Code Geass jumps right into the action, setting the scene in an alternate world which has fallen to a vast empire. The animation is bright which is even more enhanced on the Blu-ray addition. Although still relatively fluid, the animation does show its age, with slow moving mouths and scenes lacking in motion.
The animation style enhances the characters, their limbs are long and their hands are big. With expressive eyes which change with every character, the anime has a plethora of lanky-looking characters which make for some excellent animation scenes.
Wardrobe choices across the board are stunning. Everything from school uniforms, to royal clothing is designed with a sci-fi edge. It looks clean, yet striking and gives the anime a certain edge. Even the mecha is given star treatment – with notable characters having quirks to their mecha to make them stand out.
The plot itself allows for almost every viewer to find something they love. Some characters are based in a school environment, some are based in a military one. There are rebels, strong women and even cats. There are love stories, plot twists and mecha. The story flips from the Japanese’s perspective to the Britannian’s so all ground is covered.
Code Geass‘ world is large, instead of concentrating on just a few locations, we are transported to countless ones – this pushes the idea of a greater force. The job at hand is to save Japan – but Britannia is huge and so by showing us as much scenery as possible, it makes the world appear large.
Each episode starts with your typical anime ‘re-cap’, though Code Geass‘ comes with a difference.
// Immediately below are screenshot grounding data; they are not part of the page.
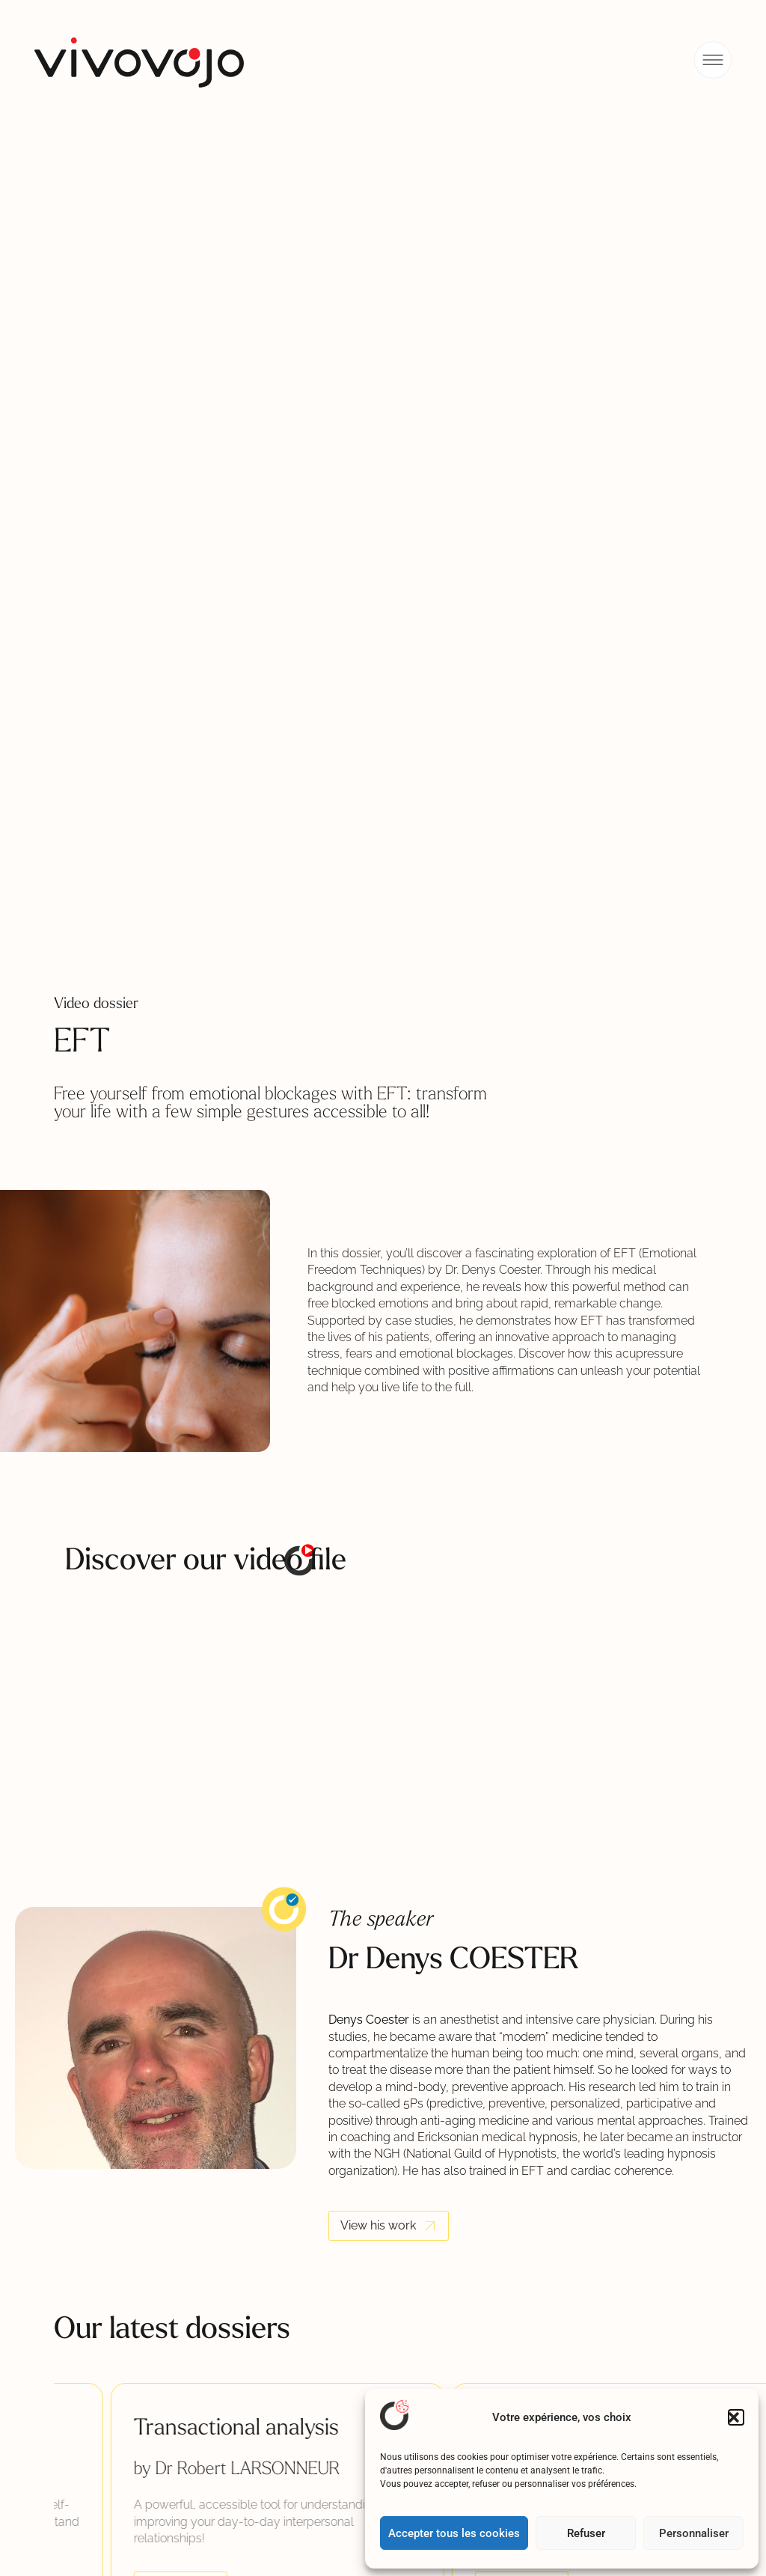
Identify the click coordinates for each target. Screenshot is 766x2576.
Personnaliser (694, 2533)
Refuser (586, 2533)
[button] (736, 2417)
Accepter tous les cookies (454, 2533)
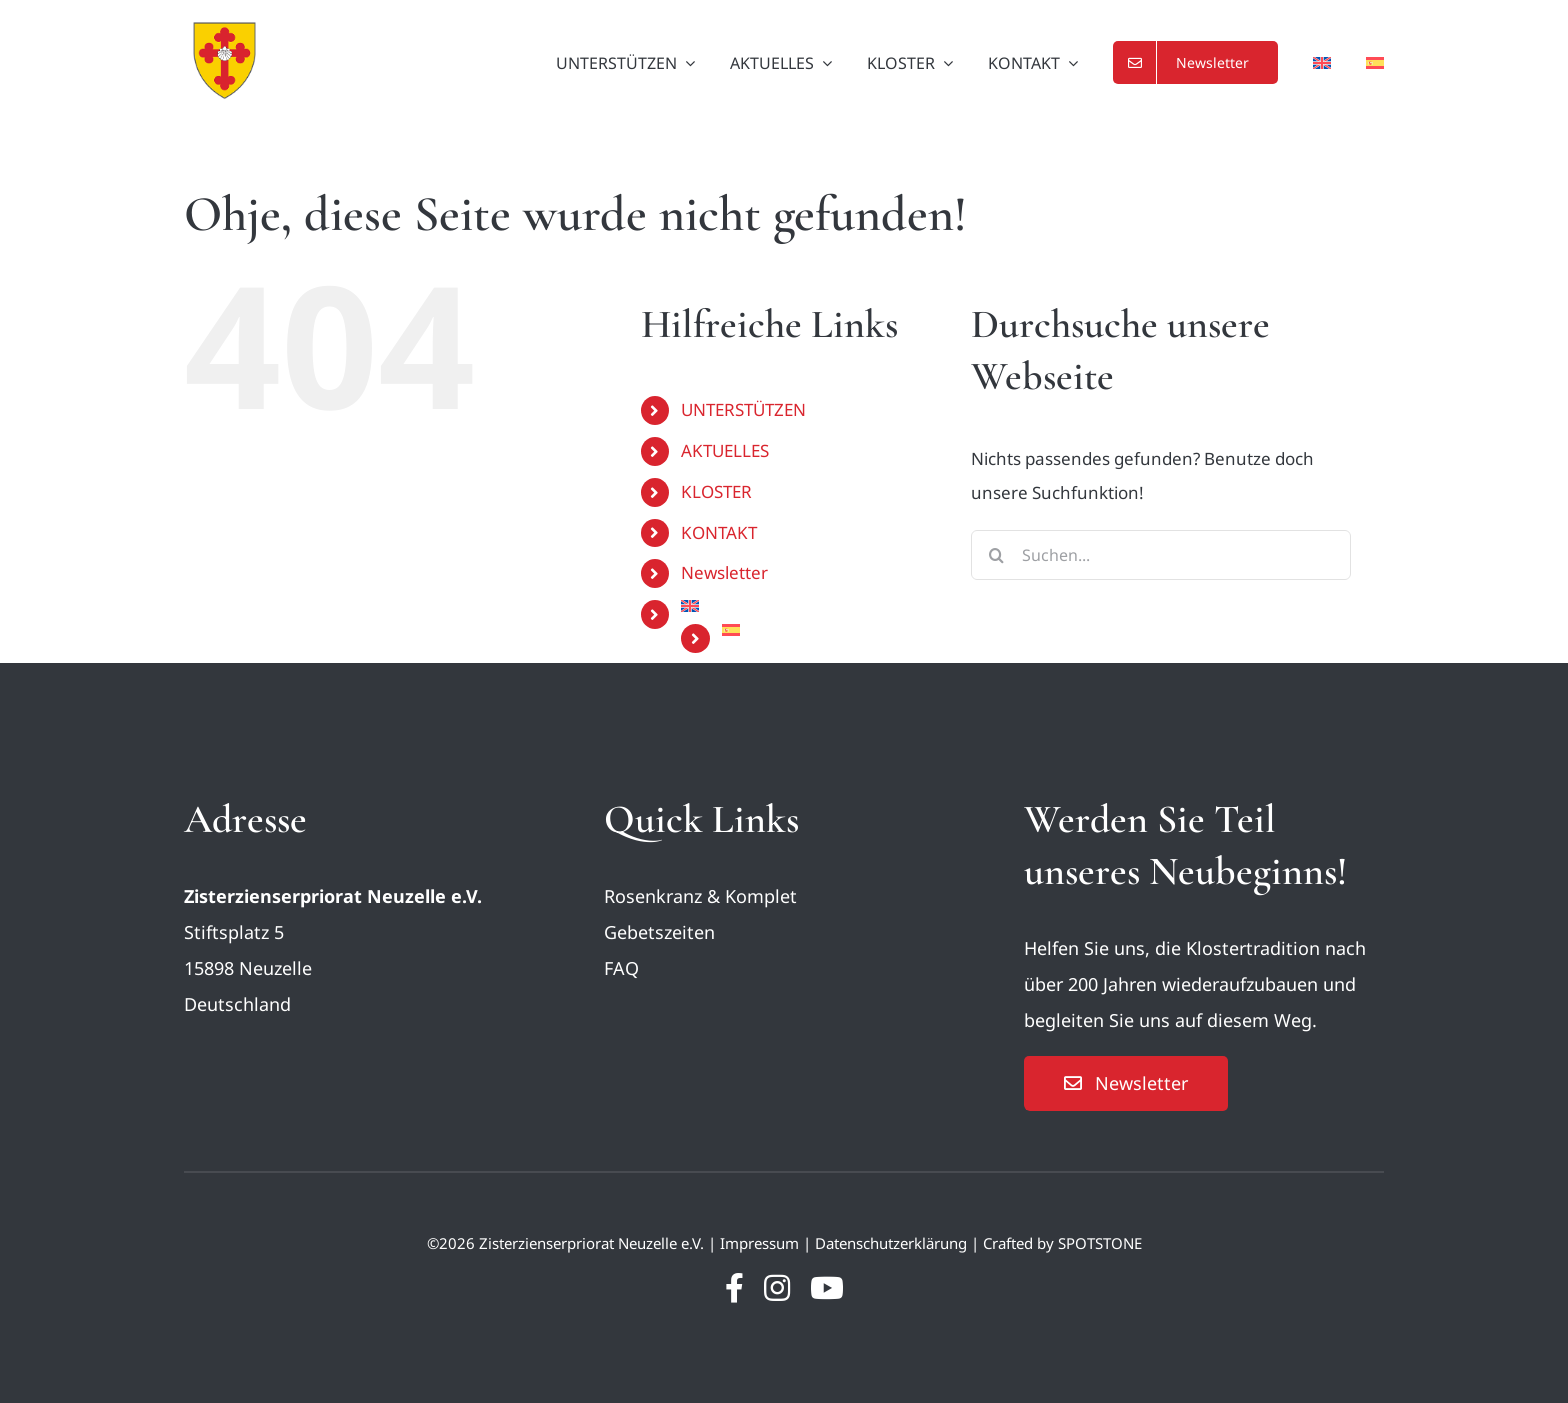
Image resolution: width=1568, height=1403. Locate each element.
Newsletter (724, 572)
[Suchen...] (1161, 555)
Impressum (759, 1243)
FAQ (621, 968)
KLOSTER (716, 491)
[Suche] (996, 555)
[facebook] (734, 1288)
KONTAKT (719, 532)
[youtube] (827, 1288)
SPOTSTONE (1100, 1243)
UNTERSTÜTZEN (743, 409)
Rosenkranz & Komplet (700, 896)
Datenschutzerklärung (891, 1243)
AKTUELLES (725, 450)
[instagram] (777, 1288)
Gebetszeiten (659, 932)
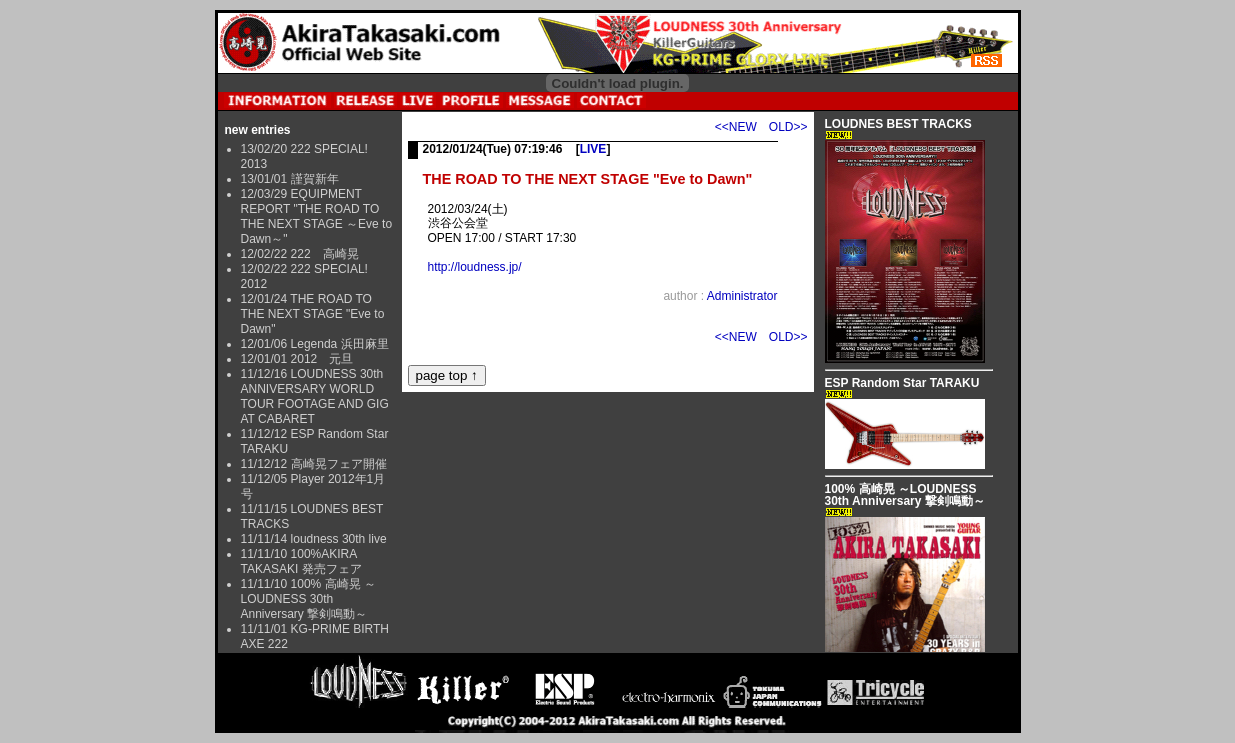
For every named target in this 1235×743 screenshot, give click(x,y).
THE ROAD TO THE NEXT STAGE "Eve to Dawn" (588, 179)
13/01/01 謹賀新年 (290, 179)
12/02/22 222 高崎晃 (300, 254)
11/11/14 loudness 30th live (314, 539)
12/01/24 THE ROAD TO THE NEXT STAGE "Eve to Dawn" (313, 314)
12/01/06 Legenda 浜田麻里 (315, 344)
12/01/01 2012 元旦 (297, 359)
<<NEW (736, 127)
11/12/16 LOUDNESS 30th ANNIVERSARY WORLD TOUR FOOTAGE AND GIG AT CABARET (315, 396)
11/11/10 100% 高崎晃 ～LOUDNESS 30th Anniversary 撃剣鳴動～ (308, 599)
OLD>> (788, 127)
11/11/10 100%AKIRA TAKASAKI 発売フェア (301, 561)
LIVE (593, 149)
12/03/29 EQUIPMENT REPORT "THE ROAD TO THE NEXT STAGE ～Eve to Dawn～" (317, 216)
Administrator (742, 296)
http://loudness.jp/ (475, 267)
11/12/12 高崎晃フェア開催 (314, 464)
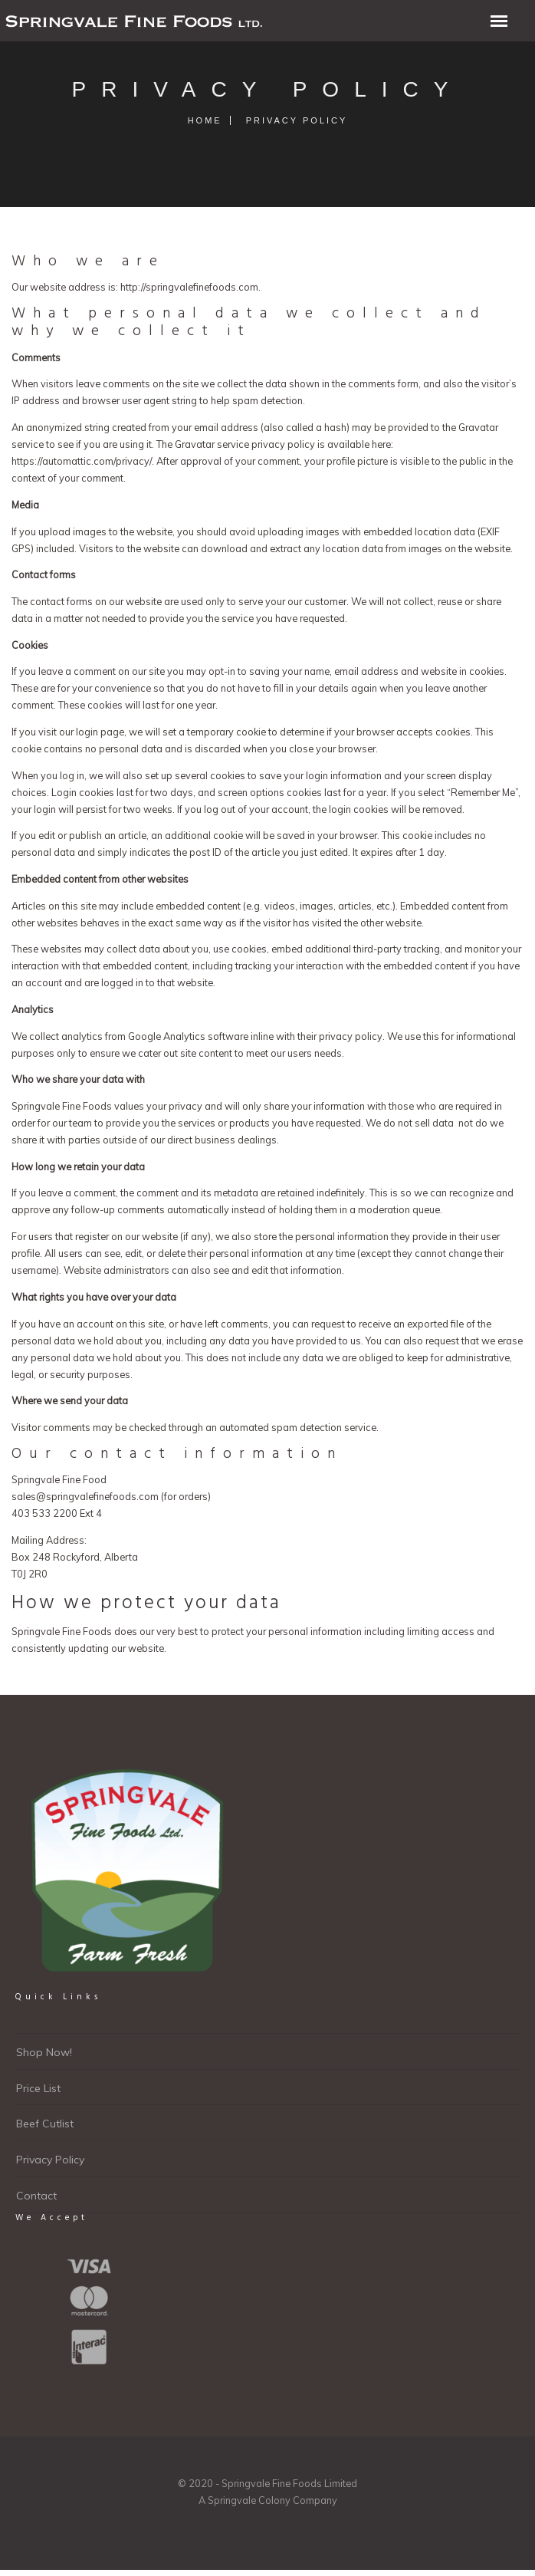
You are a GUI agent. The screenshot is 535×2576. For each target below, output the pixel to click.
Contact (36, 2196)
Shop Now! (44, 2052)
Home (205, 120)
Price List (38, 2088)
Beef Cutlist (45, 2123)
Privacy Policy (50, 2159)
Instead of the predictable “previously on Code Geass” opening, we are treated to one which not only fills us in in a short amount of words, it also provides added information in a dramatic way. Yet another example of excellent scripting from the writers.
Code Geass is constantly on the go, action is taken to new levels with each episode but we are still treated to gaps of ‘calm down’ which are given a clever comedic edge. Each and every character is fleshed out and interesting, to the point where should anything happen to any of them, tears will ensue.
Having said all this, Code Geass is not perfect. The animation on the cat character is just not cute enough – I think that verifies a one mark reduction… don’t you?